**WHAT YOU HAVE TO DO**
Please return, exactly and only, the lines beginning at the top of the entries below and ending with the line containing "Nebi) de ki: Eğer"; keep out the pictures.

Stored data entries
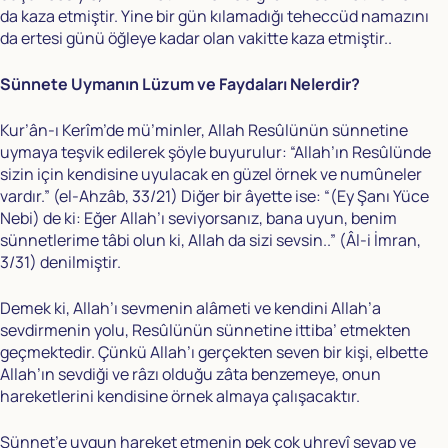
da kaza etmiştir. Yine bir gün kılamadığı teheccüd namazını
da ertesi günü öğleye kadar olan vakitte kaza etmiştir..
Sünnete Uymanın Lüzum ve Faydaları Nelerdir?
Kur’ân-ı Kerîm’de mü’minler, Allah Resûlünün sünnetine
uymaya teşvik edilerek şöyle buyurulur: “Allah’ın Resûlünde
sizin için kendisine uyulacak en güzel örnek ve numûneler
vardır.” (el-Ahzâb, 33/21) Diğer bir âyette ise: “(Ey Şanı Yüce
Nebi) de ki: Eğer Allah’ı seviyorsanız, bana uyun, benim
sünnetlerime tâbi olun ki, Allah da sizi sevsin..” (Âl-i İmran,
3/31) denilmiştir.
Demek ki, Allah’ı sevmenin alâmeti ve kendini Allah’a
sevdirmenin yolu, Resûlünün sünnetine ittiba’ etmekten
geçmektedir. Çünkü Allah’ı gerçekten seven bir kişi, elbette
Allah’ın sevdiği ve râzı olduğu zâta benzemeye, onun
hareketlerini kendisine örnek almaya çalışacaktır.
Sünnet’e uygun hareket etmenin pek çok uhrevî sevap ve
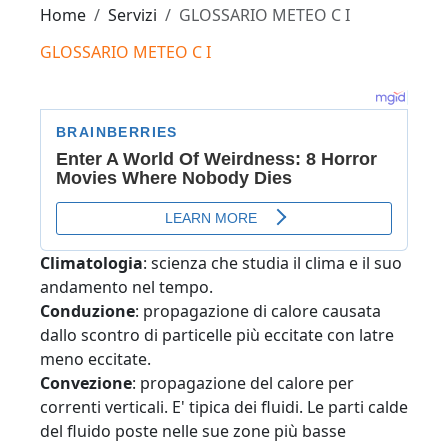
Home
Servizi
GLOSSARIO METEO C I
GLOSSARIO METEO C I
Climatologia
: scienza che studia il clima e il suo
andamento nel tempo.
Conduzione
: propagazione di calore causata
dallo scontro di particelle più eccitate con latre
meno eccitate.
Convezione
: propagazione del calore per
correnti verticali. E' tipica dei fluidi. Le parti calde
del fluido poste nelle sue zone più basse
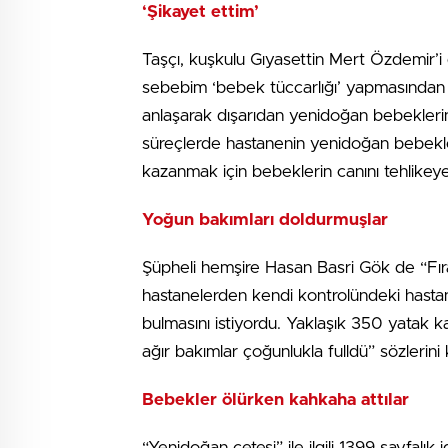
‘Şikayet ettim’
Taşçı, kuşkulu Gıyasettin Mert Özdemir’i 
sebebim ‘bebek tüccarlığı’ yapmasından 
anlaşarak dışarıdan yenidoğan bebeklerin
süreçlerde hastanenin yenidoğan bebekl
kazanmak için bebeklerin canını tehlikeye
Yoğun bakımları doldurmuşlar
Şüpheli hemşire Hasan Basri Gök de “Fıra
hastanelerden kendi kontrolündeki hastan
bulmasını istiyordu. Yaklaşık 350 yatak kap
ağır bakımlar çoğunlukla fulldü” sözlerini 
Bebekler ölürken kahkaha attılar
“Yenidoğan çetesi” ile ilgili 1399 sayfalı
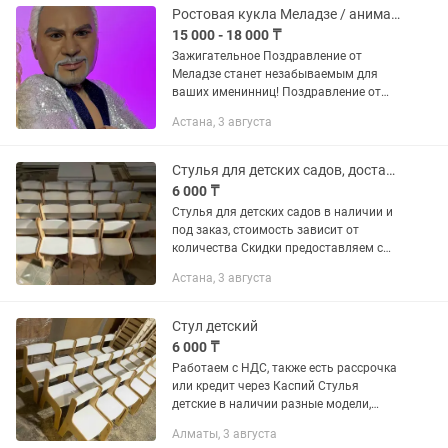
Ростовая кукла Меладзе / аниматоры поздравления/Шоу программы
15 000 - 18 000 ₸
Зажигательное Поздравление от
Меладзе станет незабываемым для
ваших именинниц! Поздравление от
Меладзе стоит 18000k Входит две
Астана, 3 августа
песни ,танцы,фото на память ,по
желанию ,исключительно по
желанию...
Стулья для детских садов, доставка в день заказа!
6 000 ₸
Стулья для детских садов в наличии и
под заказ, стоимость зависит от
количества Скидки предоставляем с
объема! Доставка в любой город
Астана, 3 августа
Казахстана! Различная форма, любые
расцветки, изготовление...
Стул детский
6 000 ₸
Работаем с НДС, также есть рассрочка
или кредит через Каспий Стулья
детские в наличии разные модели,
новые наши стулья изготовлены из
Алматы, 3 августа
фанеры и за счет этого могут свободно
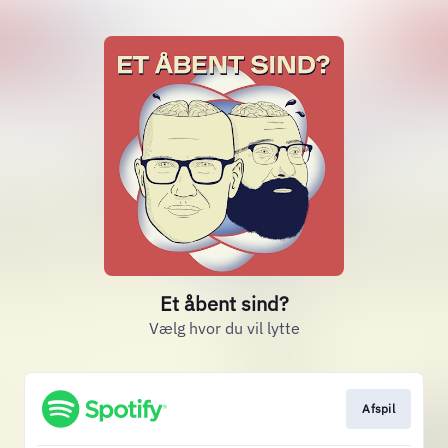
Et åbent sind?
Vælg hvor du vil lytte
Afspil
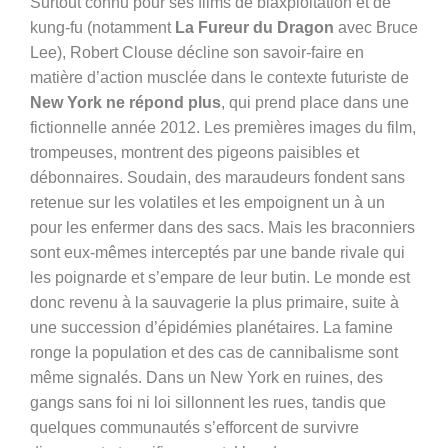
Surtout connu pour ses films de blaxploitation et de
kung-fu (notamment
La Fureur du Dragon
avec Bruce
Lee), Robert Clouse décline son savoir-faire en
matière d’action musclée dans le contexte futuriste de
New York ne répond plus
, qui prend place dans une
fictionnelle année 2012. Les premières images du film,
trompeuses, montrent des pigeons paisibles et
débonnaires. Soudain, des maraudeurs fondent sans
retenue sur les volatiles et les empoignent un à un
pour les enfermer dans des sacs. Mais les braconniers
sont eux-mêmes interceptés par une bande rivale qui
les poignarde et s’empare de leur butin. Le monde est
donc revenu à la sauvagerie la plus primaire, suite à
une succession d’épidémies planétaires. La famine
ronge la population et des cas de cannibalisme sont
même signalés. Dans un New York en ruines, des
gangs sans foi ni loi sillonnent les rues, tandis que
quelques communautés s’efforcent de survivre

**RESPONSE AREA**
da kaza etmiştir. Yine bir gün kılamadığı teheccüd namazını
da ertesi günü öğleye kadar olan vakitte kaza etmiştir..
Sünnete Uymanın Lüzum ve Faydaları Nelerdir?
Kur’ân-ı Kerîm’de mü’minler, Allah Resûlünün sünnetine
uymaya teşvik edilerek şöyle buyurulur: “Allah’ın Resûlünde
sizin için kendisine uyulacak en güzel örnek ve numûneler
vardır.” (el-Ahzâb, 33/21) Diğer bir âyette ise: “(Ey Şanı Yüce
Nebi) de ki: Eğer Allah’ı seviyorsanız, bana uyun, benim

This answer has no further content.